HULL: High Bandwidth, Ultra Low Latency

Team Members: Ben Shapero and Vaibhav Chidrewar.

Key Results:
HULL, using software-emulated phantom queues, shows significant reductions in packet transmission latency with only a fractional drop in throughput – even without strict flow pacing.

References:

Less Is More: Trading a Little Bandwidth for Ultra-Low Latency in the Data Center (NSDI 2012). Mohammad Alizadeh, Stanford University; Abdul Kabbani, Google; Tom Edsall, Cisco Systems; Balaji Prabhakar, Stanford University; Amin Vahdat, Google and U.C. San Diego; Masato Yasuda, NEC Corporation, Japan

Data Center TCP (DCTCP) http://www.stanford.edu/~alizade/Site/DCTCP_files/dctcp-final.pdf (Sigcomm 2010). Mohammad Alizadeh, Stanford University; Albert Greenberg, Microsoft; David A. Maltz, Microsoft; Jitendra Padhye, Microsoft; Parveen Patel, Microsoft; Balaji Prabhakar, Stanford University; Sudipta Sengupta, Microsoft; Murari Sridharan, Microsoft

Random Early Detection gateways for Congestion Avoidance S. Floyd and V. Jacobson
IEEE/ACM Transactions on Networking, Vol. 1, No. 4, pp. 397-413, August 1993.

Contacts:
Ben Shapero – bshapero@stanford.edu, Vaibhav Chidrewar – chirewarvaibhav@yahoo.co.in

Introduction:

Normal drop-tail TCP congestion control, while very effective at fully utilizing the available bandwidth of a link, pays a cost in latency. A single packet drop will cause the loss of an entire congestion window, maximizing the latency penalty of the connection. In data centers, where many services are latency-sensitive, this behavior is unacceptable. DCTCP was created to solve this problem. While DCTCP does have lower latency than regular TCP, it still buffers packets in order to maintain maximum bandwidth.

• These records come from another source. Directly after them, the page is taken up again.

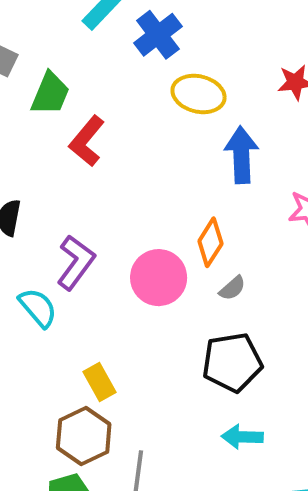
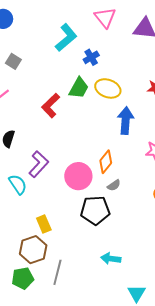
blue cross: (158, 35) -> (91, 57), size x0.7
green trapezoid: (50, 94) -> (79, 88), moved
black pentagon: (232, 362) -> (95, 210), moved

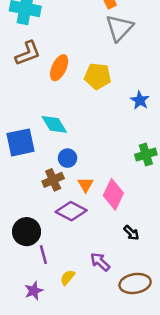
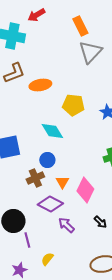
orange ellipse: (59, 68) -> (40, 85), turned 55
yellow pentagon: (98, 76) -> (73, 105), moved
cyan diamond: (54, 124) -> (52, 131), moved
purple arrow: (100, 262) -> (66, 225), moved

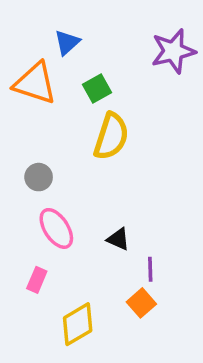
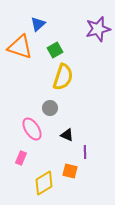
gray circle: (39, 177) -> (50, 108), moved
orange square: (141, 303) -> (70, 171), moved, turned -35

Hull expands upon DCTCP, sacrificing a small amount of bandwidth in order to keep the queuing buffer essentially empty, resulting in latencies many times lower than even DCTCP. It does this through the use of two mechanisms, traffic pacing and phantom queues. Phantom queues are queues that “drain” at a lower rate than the actual link rate, but never actually buffer packets. This “lag behind” prevents packets from building up in the queue, essentially eliminating switch latency. This project tests the effectiveness of implementing phantom queues in the emulated network platform Mininet. We have found that emulated phantom queues succeed in greatly reducing latency with only a small loss of throughput.

Methods:

In Mininet, programmers can specify arbitrary network topologies and configure individual nodes (hosts and switches), links, and interfaces. As in the Hull paper, we tested on a simple star topology, with a single switch connecting n hosts, with separate runs for n = 3-10. Host 1 served as a receiver, while the other n-1 hosts all send TCP iperf flows to the receiver. All links in the topology are set to 50Mbps, as Mininet does not have the capacity to emulate that many 1Gbps links. Packet size of these flows is 1500 bytes. During the test, we collect information on throughput and queue occupancy on the switch-to-receiver link and latency on the sender-to-switch interfaces.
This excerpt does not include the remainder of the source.